- _Material for this exercise_:
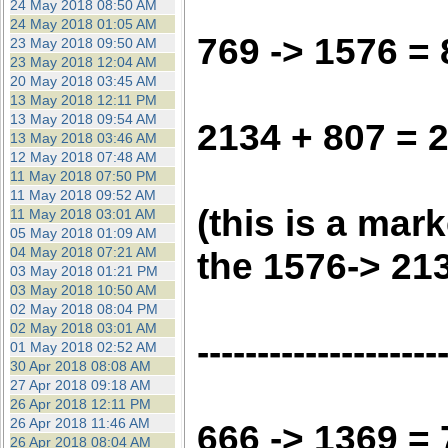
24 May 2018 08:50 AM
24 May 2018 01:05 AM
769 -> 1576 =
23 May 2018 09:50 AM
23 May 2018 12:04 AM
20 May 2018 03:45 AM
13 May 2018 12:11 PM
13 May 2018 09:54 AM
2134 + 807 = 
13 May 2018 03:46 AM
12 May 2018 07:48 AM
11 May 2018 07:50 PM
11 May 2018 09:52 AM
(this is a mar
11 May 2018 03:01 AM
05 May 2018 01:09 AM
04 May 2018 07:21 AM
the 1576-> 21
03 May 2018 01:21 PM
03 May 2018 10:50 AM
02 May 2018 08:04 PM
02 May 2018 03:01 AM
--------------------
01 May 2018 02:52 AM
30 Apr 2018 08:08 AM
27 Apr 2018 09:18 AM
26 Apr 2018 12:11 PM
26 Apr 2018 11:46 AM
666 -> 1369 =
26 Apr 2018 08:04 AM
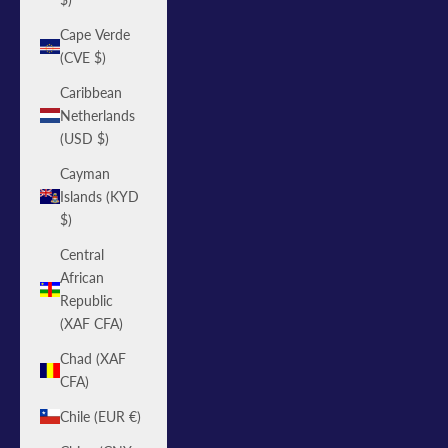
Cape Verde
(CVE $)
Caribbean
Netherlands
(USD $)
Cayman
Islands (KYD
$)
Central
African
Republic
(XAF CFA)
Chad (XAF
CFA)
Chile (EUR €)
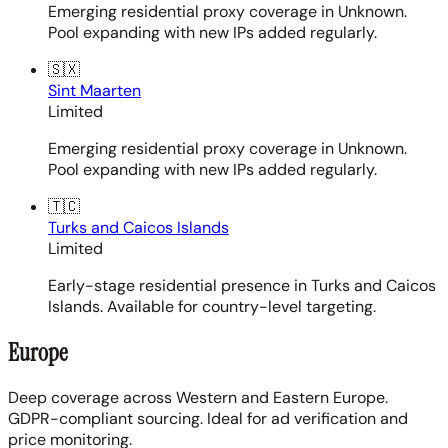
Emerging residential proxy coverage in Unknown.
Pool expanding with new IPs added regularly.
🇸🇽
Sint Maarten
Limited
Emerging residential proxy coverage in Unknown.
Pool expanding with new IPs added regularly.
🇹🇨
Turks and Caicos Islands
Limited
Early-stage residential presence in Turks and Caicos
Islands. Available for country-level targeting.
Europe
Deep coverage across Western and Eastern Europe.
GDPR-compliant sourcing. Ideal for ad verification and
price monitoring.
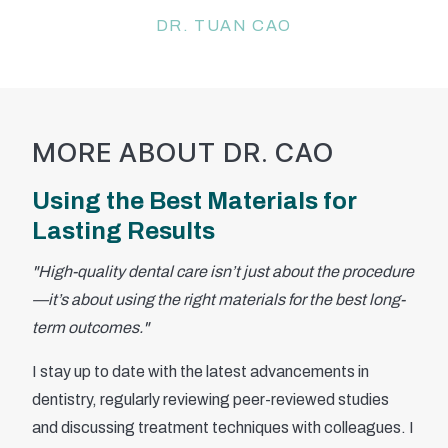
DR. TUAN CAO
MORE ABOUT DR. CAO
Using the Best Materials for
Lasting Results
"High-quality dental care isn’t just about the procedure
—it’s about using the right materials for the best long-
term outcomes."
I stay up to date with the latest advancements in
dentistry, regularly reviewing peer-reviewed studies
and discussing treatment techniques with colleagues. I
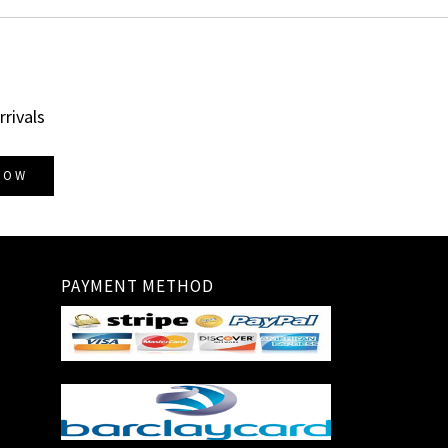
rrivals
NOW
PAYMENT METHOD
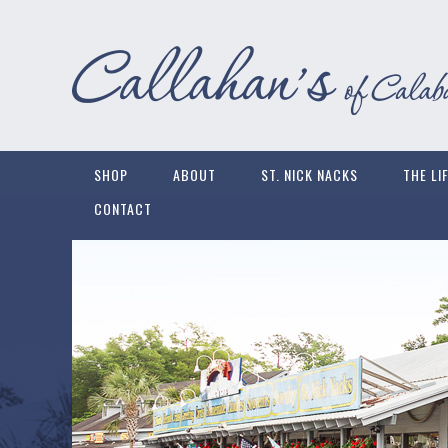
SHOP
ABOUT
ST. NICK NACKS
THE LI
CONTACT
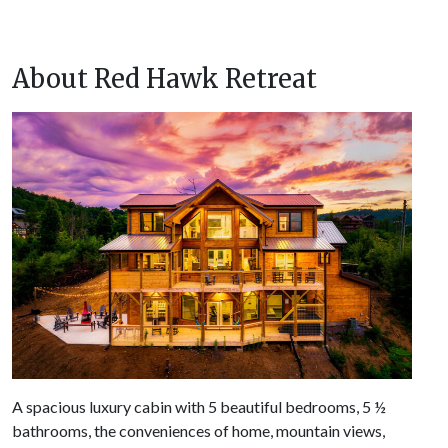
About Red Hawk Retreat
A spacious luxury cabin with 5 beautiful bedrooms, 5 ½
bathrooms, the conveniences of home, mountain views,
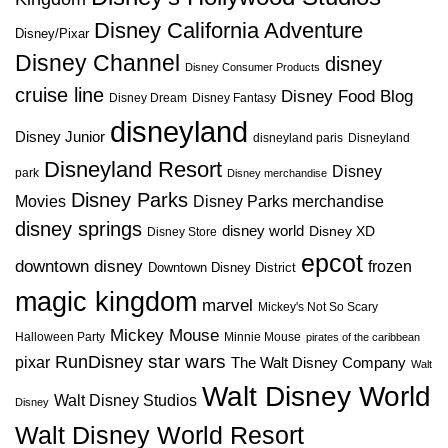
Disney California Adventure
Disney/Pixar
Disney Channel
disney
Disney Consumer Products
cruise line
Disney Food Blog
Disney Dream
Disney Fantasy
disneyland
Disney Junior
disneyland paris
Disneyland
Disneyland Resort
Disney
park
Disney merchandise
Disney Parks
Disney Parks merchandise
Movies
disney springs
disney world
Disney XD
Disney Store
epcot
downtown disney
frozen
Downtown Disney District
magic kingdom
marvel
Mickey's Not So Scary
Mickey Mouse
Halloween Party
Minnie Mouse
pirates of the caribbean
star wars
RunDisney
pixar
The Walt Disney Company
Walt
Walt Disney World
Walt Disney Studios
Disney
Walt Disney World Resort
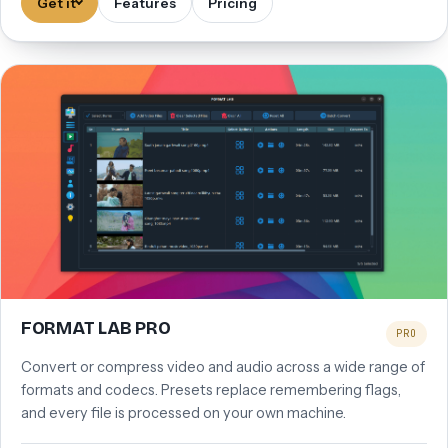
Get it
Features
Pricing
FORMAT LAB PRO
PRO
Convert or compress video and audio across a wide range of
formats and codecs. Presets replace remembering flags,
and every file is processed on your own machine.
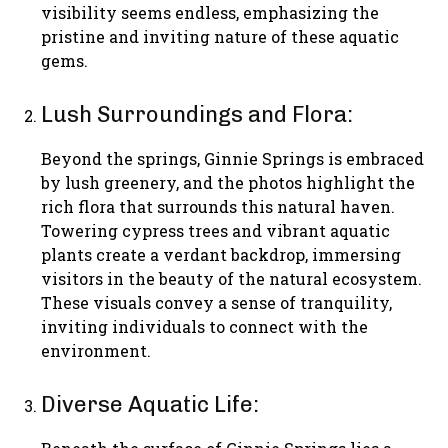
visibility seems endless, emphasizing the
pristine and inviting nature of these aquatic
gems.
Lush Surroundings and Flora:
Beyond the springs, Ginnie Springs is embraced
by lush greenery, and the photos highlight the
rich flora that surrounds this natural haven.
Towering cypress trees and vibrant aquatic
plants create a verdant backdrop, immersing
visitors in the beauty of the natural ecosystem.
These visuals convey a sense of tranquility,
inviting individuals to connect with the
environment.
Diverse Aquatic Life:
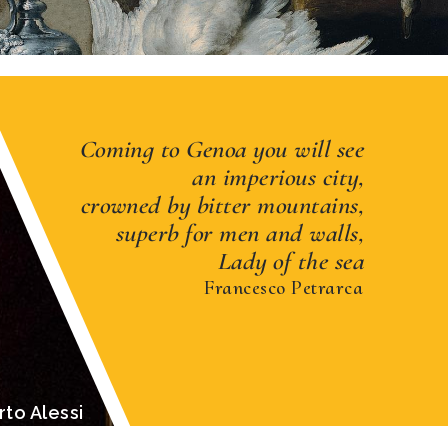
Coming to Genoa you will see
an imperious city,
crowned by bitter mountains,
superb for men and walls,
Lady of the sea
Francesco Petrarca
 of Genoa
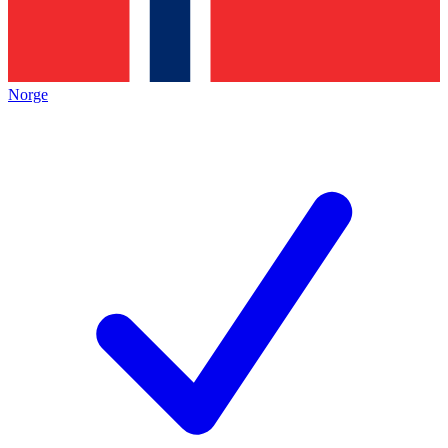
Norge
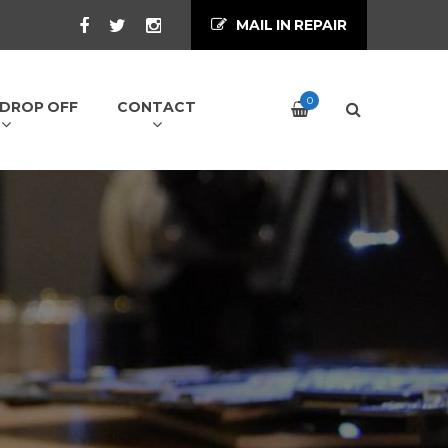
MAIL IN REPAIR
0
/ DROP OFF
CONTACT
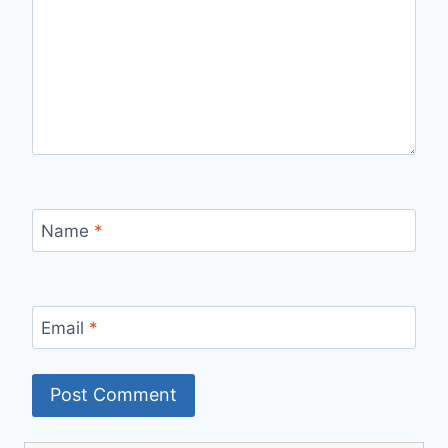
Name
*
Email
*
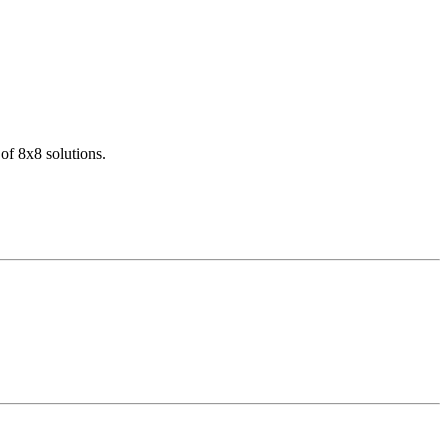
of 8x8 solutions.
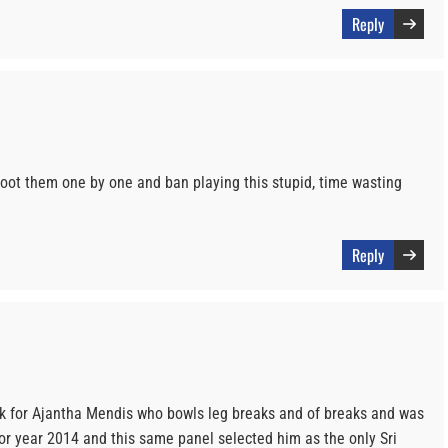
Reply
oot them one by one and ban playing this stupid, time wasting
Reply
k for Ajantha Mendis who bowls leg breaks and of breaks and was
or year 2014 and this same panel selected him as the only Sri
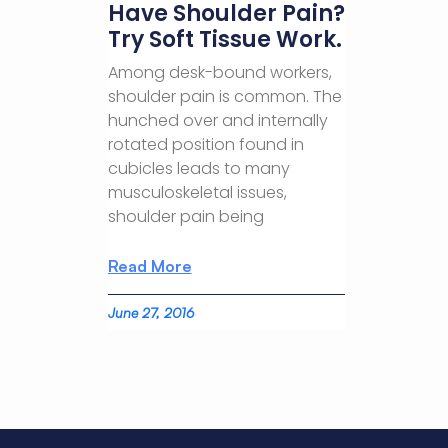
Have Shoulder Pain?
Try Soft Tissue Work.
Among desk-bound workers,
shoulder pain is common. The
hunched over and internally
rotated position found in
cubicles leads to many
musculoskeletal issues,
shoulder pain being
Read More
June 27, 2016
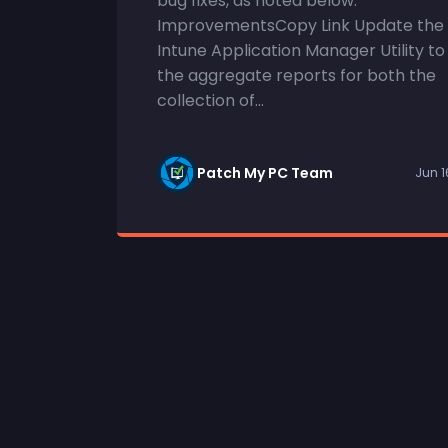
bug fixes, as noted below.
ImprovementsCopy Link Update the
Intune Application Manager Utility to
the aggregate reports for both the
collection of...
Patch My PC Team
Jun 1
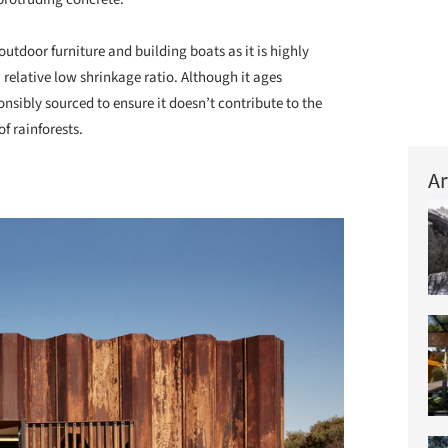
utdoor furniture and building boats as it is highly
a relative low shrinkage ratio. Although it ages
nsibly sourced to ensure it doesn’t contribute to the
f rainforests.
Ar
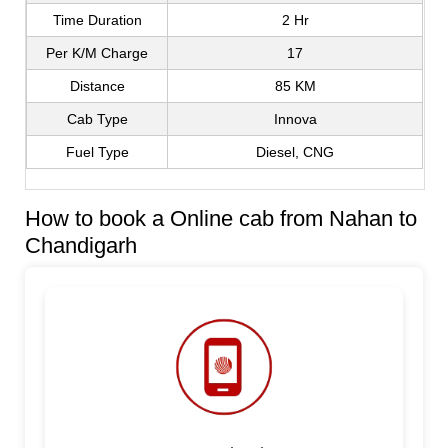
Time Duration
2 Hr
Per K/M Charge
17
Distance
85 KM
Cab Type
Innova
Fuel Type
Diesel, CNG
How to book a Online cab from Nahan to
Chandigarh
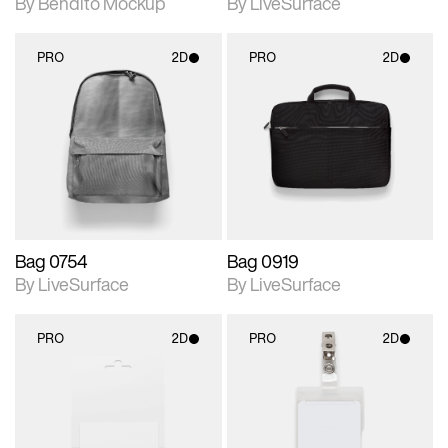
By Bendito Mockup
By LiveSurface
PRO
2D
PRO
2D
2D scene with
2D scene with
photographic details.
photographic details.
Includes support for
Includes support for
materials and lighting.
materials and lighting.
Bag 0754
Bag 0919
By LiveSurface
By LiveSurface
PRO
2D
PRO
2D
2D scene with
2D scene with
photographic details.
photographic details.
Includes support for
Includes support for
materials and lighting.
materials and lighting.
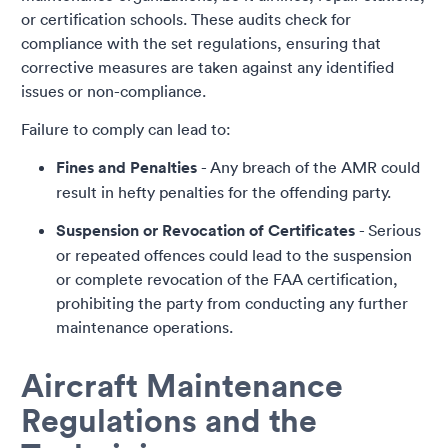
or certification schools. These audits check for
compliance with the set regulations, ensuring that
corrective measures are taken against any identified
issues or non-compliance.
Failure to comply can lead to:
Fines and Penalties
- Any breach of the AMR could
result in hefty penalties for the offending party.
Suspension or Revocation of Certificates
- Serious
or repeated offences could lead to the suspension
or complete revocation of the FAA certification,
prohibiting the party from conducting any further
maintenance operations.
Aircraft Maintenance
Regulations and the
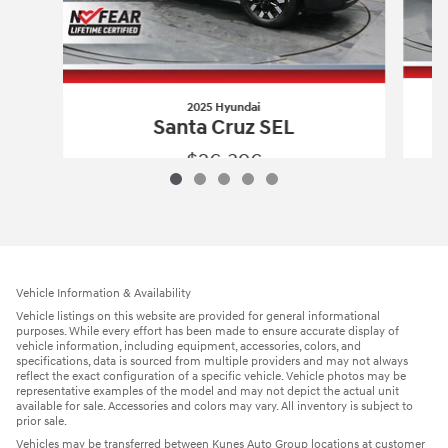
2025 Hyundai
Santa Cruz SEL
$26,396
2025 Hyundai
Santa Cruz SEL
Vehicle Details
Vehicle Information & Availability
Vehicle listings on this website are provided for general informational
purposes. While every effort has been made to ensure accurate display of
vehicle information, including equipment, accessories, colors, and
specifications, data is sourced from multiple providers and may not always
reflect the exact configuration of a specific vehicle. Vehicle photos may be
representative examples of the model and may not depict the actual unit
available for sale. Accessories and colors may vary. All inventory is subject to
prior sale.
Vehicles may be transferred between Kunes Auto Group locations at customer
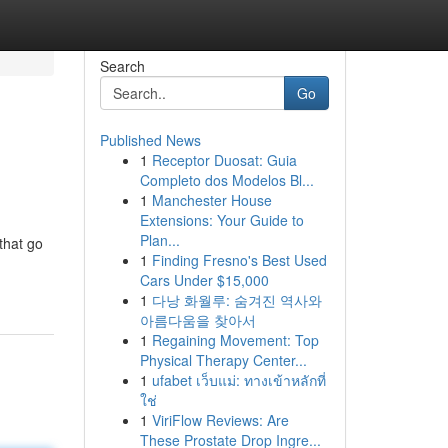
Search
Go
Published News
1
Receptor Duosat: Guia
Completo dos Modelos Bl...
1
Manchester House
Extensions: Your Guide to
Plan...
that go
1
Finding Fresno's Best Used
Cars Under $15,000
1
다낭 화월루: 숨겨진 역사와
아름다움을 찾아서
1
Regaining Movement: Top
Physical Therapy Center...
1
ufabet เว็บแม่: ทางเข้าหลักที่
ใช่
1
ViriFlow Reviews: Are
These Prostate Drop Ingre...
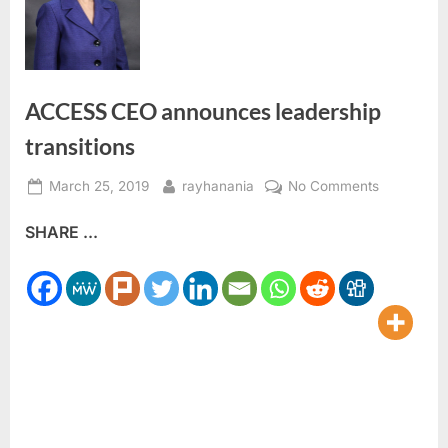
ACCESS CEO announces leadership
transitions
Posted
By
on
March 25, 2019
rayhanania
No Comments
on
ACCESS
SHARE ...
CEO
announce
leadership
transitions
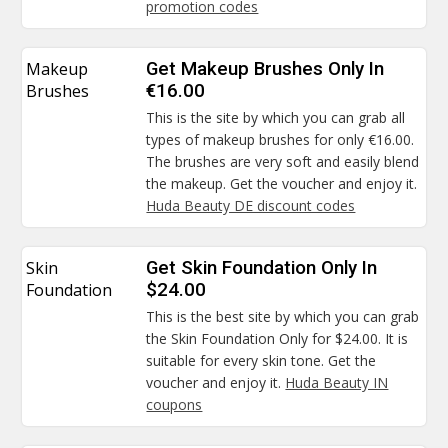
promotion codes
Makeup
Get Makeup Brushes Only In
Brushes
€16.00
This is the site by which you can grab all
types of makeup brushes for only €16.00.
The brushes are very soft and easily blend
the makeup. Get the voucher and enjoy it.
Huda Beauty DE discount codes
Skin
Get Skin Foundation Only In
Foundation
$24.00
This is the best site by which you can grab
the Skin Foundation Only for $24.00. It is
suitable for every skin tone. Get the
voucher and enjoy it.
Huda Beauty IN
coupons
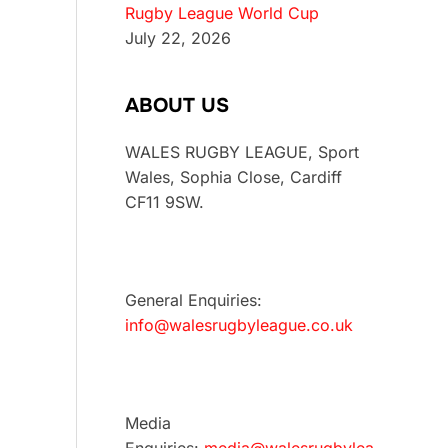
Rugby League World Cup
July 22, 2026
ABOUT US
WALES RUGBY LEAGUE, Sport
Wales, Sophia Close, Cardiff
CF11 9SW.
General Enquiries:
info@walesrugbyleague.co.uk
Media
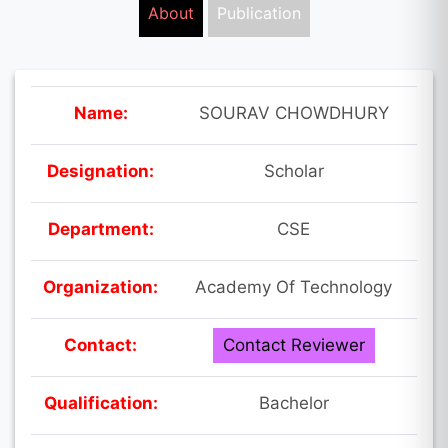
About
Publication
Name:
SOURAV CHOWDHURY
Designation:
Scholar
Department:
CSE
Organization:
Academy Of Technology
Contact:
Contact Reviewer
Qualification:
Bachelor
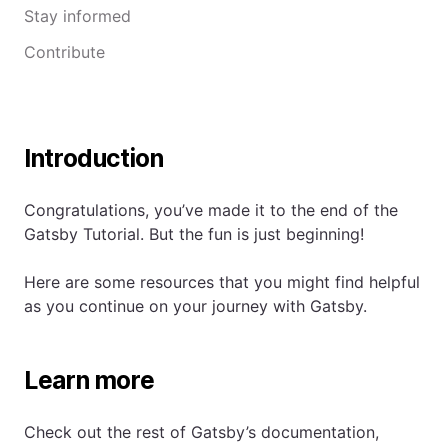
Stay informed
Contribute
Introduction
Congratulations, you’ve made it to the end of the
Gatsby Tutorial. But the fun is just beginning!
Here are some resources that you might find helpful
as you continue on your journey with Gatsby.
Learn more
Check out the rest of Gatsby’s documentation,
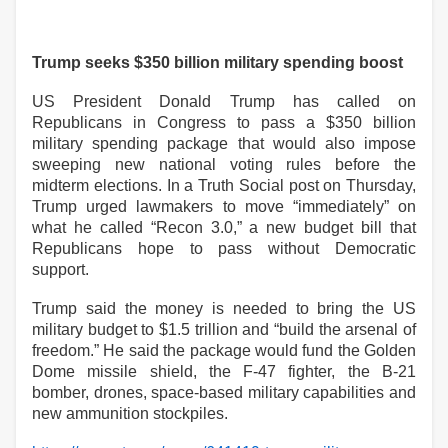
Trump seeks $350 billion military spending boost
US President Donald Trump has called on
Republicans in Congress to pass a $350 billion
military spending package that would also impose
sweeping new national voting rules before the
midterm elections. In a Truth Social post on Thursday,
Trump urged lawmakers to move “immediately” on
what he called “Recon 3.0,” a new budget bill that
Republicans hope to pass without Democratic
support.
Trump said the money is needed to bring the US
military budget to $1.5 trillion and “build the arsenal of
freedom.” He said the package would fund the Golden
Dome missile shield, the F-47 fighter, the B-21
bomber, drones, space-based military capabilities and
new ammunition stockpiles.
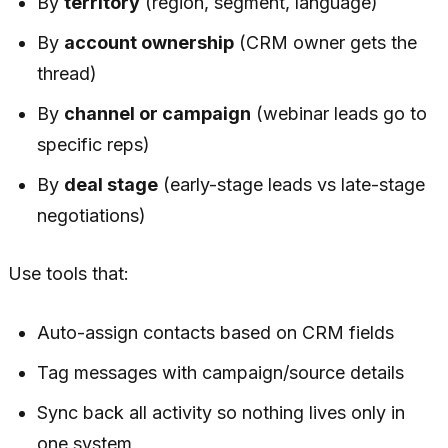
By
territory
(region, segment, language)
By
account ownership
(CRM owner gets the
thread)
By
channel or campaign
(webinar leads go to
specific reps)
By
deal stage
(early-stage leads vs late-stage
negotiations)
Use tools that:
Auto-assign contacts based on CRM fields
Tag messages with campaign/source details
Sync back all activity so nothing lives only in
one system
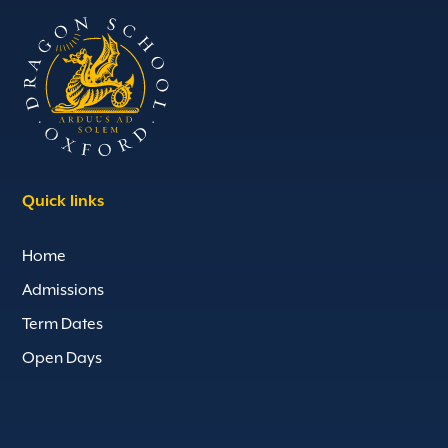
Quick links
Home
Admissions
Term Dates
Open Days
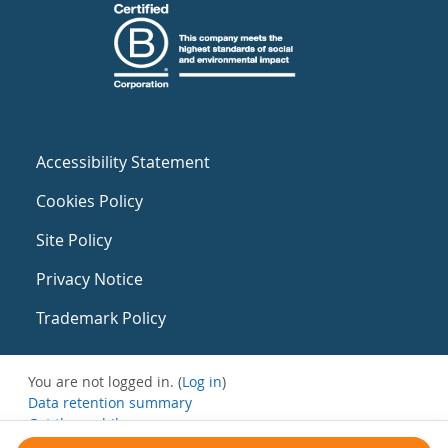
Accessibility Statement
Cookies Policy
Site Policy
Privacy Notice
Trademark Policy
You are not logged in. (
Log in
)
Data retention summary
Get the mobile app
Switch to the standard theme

- _The task_:
Look through the entries above; copy each line where the string "budget" appears.

- _Result of the task_:
what he called “Recon 3.0,” a new budget bill that
military budget to $1.5 trillion and “build the arsenal of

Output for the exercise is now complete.